Anthropic and OpenAI just exposed SAST's structural blind spot with free tools

Contents

How Anthropic and OpenAI reached the identical conclusion from completely different architectures What Vendor Solutions Show 7 issues to do earlier than the subsequent board assembly

OpenAI launched Codex Safety on March 6, getting into the appliance safety market that Anthropic disrupted 14 days earlier with Claude Code Safety. Each scanners use LLM inference as an alternative of sample matching. Each demonstrated that conventional static utility safety testing (SAST) instruments are structurally incapable of recognizing complete vulnerability courses. The enterprise safety stack is someplace in between.

Anthropic and OpenAI launched their very own inference-based vulnerability scanners, and each found courses of bugs that pattern-matching SASTs have been by no means designed to detect. Aggressive pressures between two laboratories with a mixed non-public market valuation of greater than $1.1 trillion means detection high quality will enhance quicker than any single vendor might ship alone.

Neither Claude Code Safety nor Codex Safety is meant to interchange your current stack. Each instruments completely change procurement calculations. Each are presently out there free of charge to enterprise prospects. Earlier than you ask which scanner your board is utilizing and why, you want a head-to-head comparability and these seven actions.

How Anthropic and OpenAI reached the identical conclusion from completely different architectures

Anthropic introduced a zero-day research on February fifth, coinciding with the discharge of Claude Opus 4.6. In response to Anthropic, Claude Opus 4.6 found greater than 500 beforehand unknown high-severity vulnerabilities in a manufacturing open supply codebase that has withstood a long time of peer assessment and hundreds of thousands of hours of fuzzing.

Claude found a heap buffer overflow within the CGIF library by inferring the LZW compression algorithm. This flaw couldn’t be detected by coverage-guided fuzzing, even with 100% code protection. Anthropic shipped Claude Code Safety as a restricted analysis preview on February twentieth. It is out there to Enterprise and Staff prospects, and free and fast entry for open supply maintainers. Gabby Curtis, head of communications at Anthropic, advised VentureBeat in an unique interview that Anthropic constructed Claude Code Safety to make its defenses extra broadly out there.

OpenAI’s numbers come from a distinct structure and a wider scanning floor. Codex Safety developed from Aardvark, an inside device powered by GPT-5 that entered non-public beta in 2025. Through the Codex Safety beta, OpenAI’s brokers scanned greater than 1.2 million commits throughout exterior repositories, revealing 792 vital findings and 10,561 high-severity findings introduced by OpenAI. OpenAI reported vulnerabilities in OpenSSH, GnuTLS, GOGS, Thorium, libssh, PHP, and Chromium, leading to 14 CVEs being assigned. In response to OpenAI, Codex Safety’s false optimistic fee decreased by greater than 50% throughout all repositories throughout the beta interval. Over-reported severity decreased by greater than 90%.

Checkmarx Zero researchers have demonstrated that reasonably complicated vulnerabilities generally escape detection by Claude Code Safety. Builders can trick brokers into ignoring weak code. In a full scan of the production-grade codebase, Checkmarx Zero discovered that Claude recognized eight vulnerabilities, however solely two have been true positives. If the scanner is disabled by reasonably complicated obfuscation, the detection restrict is decrease than the headline quantity signifies. Neither Anthropic nor OpenAI has submitted detection claims to impartial third-party audits. Safety leaders ought to deal with reported numbers as indicators, not audited.

Merritt Baer, CSO at Enkrypt AI and former deputy CISO at AWS, advised VentureBeat that the aggressive scanner competitors is squeezing everybody’s slots.
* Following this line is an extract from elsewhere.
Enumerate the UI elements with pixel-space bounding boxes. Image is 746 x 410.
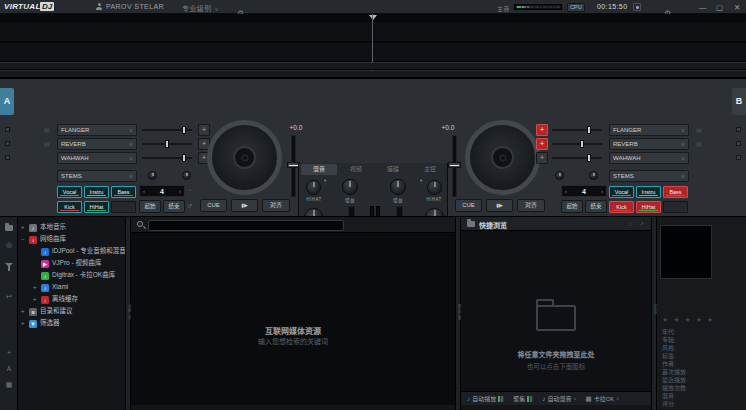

Baer suggested safety groups to prioritize patches primarily based on exploitability within the runtime context, not simply CVSS scores, to cut back the time between discovery, triage, and patching, and preserve visibility into the software program invoice of supplies to immediately know the place weak elements are operating.

Though the strategies are completely different and there’s little overlap within the scanned codebases, the conclusion is identical. Sample matching SAST has an higher restrict, and LLM inference extends detection past the higher restrict. Twin-use calculations grow to be disagreeable when two competing labs distribute their capabilities on the identical time. Monetary establishments and fintechs operating business codebases ought to assume that if Claude Code Safety and Codex Safety can discover these bugs, then so can an adversary with API entry.

Baer mentioned bluntly: Open supply vulnerabilities uncovered by inference fashions needs to be handled extra like zero-day class discoveries than backlog gadgets. The time between discovery and exploitation has solely shortened, and most vulnerability administration applications are nonetheless triaged solely by CVSS.

What Vendor Solutions Show

Snyk, a developer safety platform utilized by engineering groups to search out and repair vulnerabilities in code and open supply dependencies, acknowledged technological advances however insisted vulnerabilities are by no means tough to search out. Modify at scale throughout a whole bunch of repositories with out breaking something. That is the bottleneck. In response to Veracode’s 2025 GenAI Code Safety Report, Snyk pointed to analysis displaying that AI-generated code is 2.74 instances extra prone to introduce safety vulnerabilities in comparison with human-written code. The identical mannequin that detects a whole bunch of zero-days introduces new courses of vulnerabilities as you write code.

Cycode CTO Ronen Slavin writes that whereas Claude Code Safety represents a real technological advance in static evaluation, AI fashions are inherently probabilistic. Slavin argued that safety groups want constant, reproducible, audit-grade outcomes, and whereas scanning capabilities constructed into IDEs are helpful, they do not represent infrastructure. Slavin’s place: SAST is one space inside a broader scope, and free scanning will not be a alternative for a platform that handles governance, pipeline integrity, and runtime conduct at an enterprise scale.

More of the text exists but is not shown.